I wrote in unix a perl command:
perl -l -ne '/:([^|]*)?[^:]*:([^|]*)/ and print($1,"\t",$2)' <file>
the output that I got is:
Q9VNB0 EBI-102551 uniprotkb:A1ZBG6
P91682 EBI-142245 uniprotkb:Q24117
P92177-3 EBI-204491 uniprotkb:Q9VDK2
I wish to know what am I doing wrong and how can I fix the problem.

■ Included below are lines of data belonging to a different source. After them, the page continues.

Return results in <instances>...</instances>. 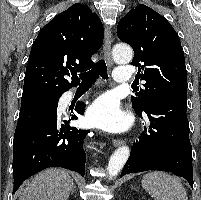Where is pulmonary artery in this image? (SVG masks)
Instances as JSON below:
<instances>
[{
  "instance_id": "obj_1",
  "label": "pulmonary artery",
  "mask_w": 201,
  "mask_h": 200,
  "mask_svg": "<svg viewBox=\"0 0 201 200\" xmlns=\"http://www.w3.org/2000/svg\"><path fill=\"white\" fill-rule=\"evenodd\" d=\"M113 77L117 83H129L132 80V70L127 66H118Z\"/></svg>"
}]
</instances>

I don't wish to use split function.
Thanks,
Tom.
The expression you give is too greedy and thus consumes more characters than you wanted. The following expression works on your sample data set:
perl -l -ne '/:([^|]*)\|.*:([^|]*)\|/ and print($1,"\t",$2)'
It anchors the search with explicit matches for something between a ":" and "|" pair. If your data doesn't match exactly, it should ignore the input line, but I have not tested this. I.e., this regex assumes exactly two entries between ":" and "|" will exist per line.
Try m/: ( [^:|]+ ) \| .+ : ( [^:|]+ ) \| /x instead.
A fix could be to use a greeding expression between the first string and the second one. With .* it goes until the end and begins to backtrack searching for the last colon followed by a pipe.
perl -l -ne '/:([^|]*).*:([^|]*)\|/ and print($1,"\t",$2)' <file>
Output:
Q9VNB0 A1ZBG6
P91682 Q24117
P92177-3 Q9VDK2
See it in action:
:([\w\-]*?)\|
Another method:
:(\S*?)\|
The way you've specified it, it has to match that way. You want a single colon
followed by any number of non-pipe, followed by any number of non-colon.
single colon -> :
non-pipe -> Q9VNB0
non-colon -> |intact
colon -> :
non-pipe -> EBI-102551 uniprotkb:A1ZBG6
Instead I make a space the end-of-contract, and require all my patterns to begin
with a colon, end with a pipe and consist of non-space/non-pipe characters.
perl -M5.010 -lne 'say join( "\t", m/[:]([^\s|]+)[|]/g )';
perl -nle'print "$1\t$2" if /:([^|]*)\S*\s[^:]*:([^|]*)/'
Or with 5.10+:
perl -nE'say "$1\t$2" if /:([^|]*)\S*\s[^:]*:([^|]*)/'
Explanation:
: Matches the start of the first "word".
([^|]*) Matches the desired part of the first "word".
\S* Matches the end of the first "word".
\s+ Matches the "word" separator.
[^:]*: Matches the start of the second "word".
([^|]*) Matches the desired part of the second "word".
This isn't the shortest answer (although it's close) because each part is quite independent of the others. This makes it more robust, less error-prone, and easier to maintain.
Why do you not want to use the split function. On the face of it this would be easily solved by writing
my #fields = map /:([^|]+)/, split
I am not sure how your regex is supposed to work. Using the /x modifier to allow non-significant whitespace it looks like this
/ : ([^|]*)? [^:]* : ([^|]*) /x
which finds a colon and optionally captures as many non-pipe characters as possible. Then skips over as many non-colon characters as possible to the next colon. Then captures zero asm many non-pipe characters as possible. Because all of your matches are greedy, any one of them is allowed to consume all of the rest of the string as long as the characters match the character class. Note that a ? that indicates an optional sequence will first of all match all that it can, and the option to skip the sequence will be taken only if the rest of the pattern cannot then be made to match
It is hard to judge from your examples the precise criteria for a field, but this code should do the trick. It finds sequences of characters that are neither a colon nor a pipe that are preceded by a colon and terminated by a pipe
use strict;
use warnings;
while (<DATA>) {
my #fields = /:([^:|]+)\|/g;
print join("\t", #fields), "\n";
}
__DATA__
uniprotkb:Q9VNB0|intact:EBI-102551 uniprotkb:A1ZBG6|intact:EBI-195768
uniprotkb:P91682|intact:EBI-142245 uniprotkb:Q24117|intact:EBI-156442
uniprotkb:P92177-3|intact:EBI-204491 uniprotkb:Q9VDK2|intact:EBI-87444
output
Q9VNB0 A1ZBG6
P91682 Q24117
P92177-3 Q9VDK2